Egypt’s Military Dissolves Parliament; Calls for Vote


CAIRO — The Egyptian military consolidated its control Sunday over what it has called a democratic transition from three decades of President Hosni Mubarak’s authoritarian rule, dissolving the country’s feeble parliament, suspending the constitution and calling for elections in six months in sweeping steps that echoed protesters’ demands.

The statement by the Supreme Council of the Armed Forces, read on television, effectively put Egypt under direct military authority, thrusting the country into territory uncharted since republican Egypt was founded in 1952. Though enjoying popular support, the military must now cope with the formidable task of negotiating a post-revolutionary landscape still basking in the glow of Mr. Mubarak’s fall but beset by demands to ameliorate hardships that percolated across Cairo on Sunday.

Since seizing power from Mr. Mubarak on Friday, the military has sought to strike the right note, responding in words and action to the platform articulated by hundreds of thousands in Tahrir Square. But beyond more protests, there is almost no check on the sweep of military rule, and while opposition leaders welcomed the moves some have quietly raised worries about the role of the army in Egypt’s future.

But others were more optimistic. Ayman Nour, who lost to Mr. Mubarak in the 2005 election, said that the military’s actions should be enough to satisfy the protesters, some of whom nevertheless refused to leave Tahrir Square and resisted soldiers’ attempts to evict them.

The statement did not address another major opposition demand to lift emergency rule. In previous statements, the council had promised to take that step once the security situation improved. Confirming earlier statements, the council said that the civilian cabinet would remain in place over the next six months, though it did not rule out further ministerial changes.

The military said it would form a committee to amend the constitution, which includes the emergency law despised by many protesters, and that the amendments would be approved by popular referendum. While opposition leaders had pledged to layout proposals for a transitional government on Sunday, they canceled a news conference and offered no timetable for disclosing their plans.

But even as calm seemed to be settling over Egypt, antigovernment demonstrations erupted in Yemen, with protesters clashing violently with security forces on Sunday.
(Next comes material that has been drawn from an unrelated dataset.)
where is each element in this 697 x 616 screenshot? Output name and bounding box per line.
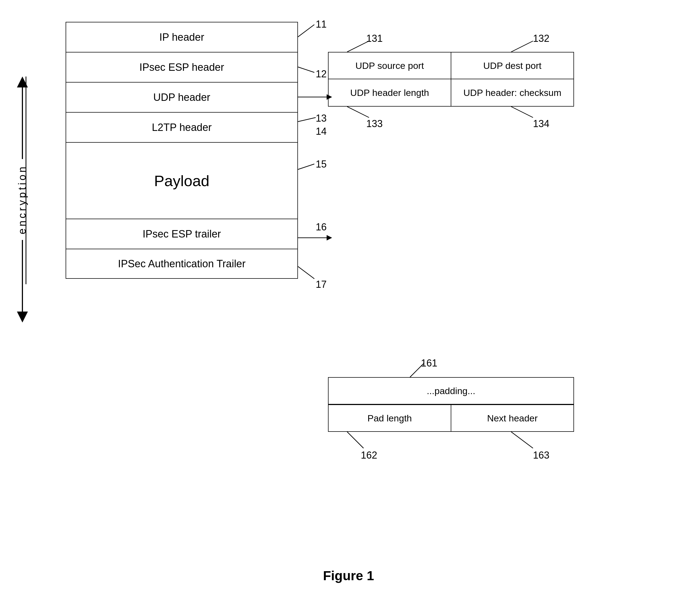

A small group tried to rush the palace of President Ali Abdullah Saleh but were beaten back by riot police.
Cairo on Sunday witnessed scenes that juxtaposed a more familiar capital with a country forever changed by the fall of Mr. Mubarak on Friday.

Hundreds of policemen, belonging to one of the most loathed institutions in Egypt, rallied in downtown Cairo to demand better pay and treatment, while a short walk away, traffic returned to Tahrir Square, a symbol of the revolution, navigating through lingering protesters and jubilant sightseers, many of whom flocked to pictures of dead protesters that hung from clotheslines at one end of the square.

The police, civilians and soldiers with guns slung over their shoulders arranged themselves in human chains, in an ad hoc effort at crowd control aimed at keeping the crowds from spilling into traffic.

In a burst of civic duty, youthful volunteers swept streets, painted fences and curbs, washed away graffiti that read, “Down with Mubarak,” and planted bushes in a square many want to turn into a memorial for the greatest uprising in modern Egyptian history. Soldiers drove a truck mounted with speakers that blared, “Egypt is my beloved.”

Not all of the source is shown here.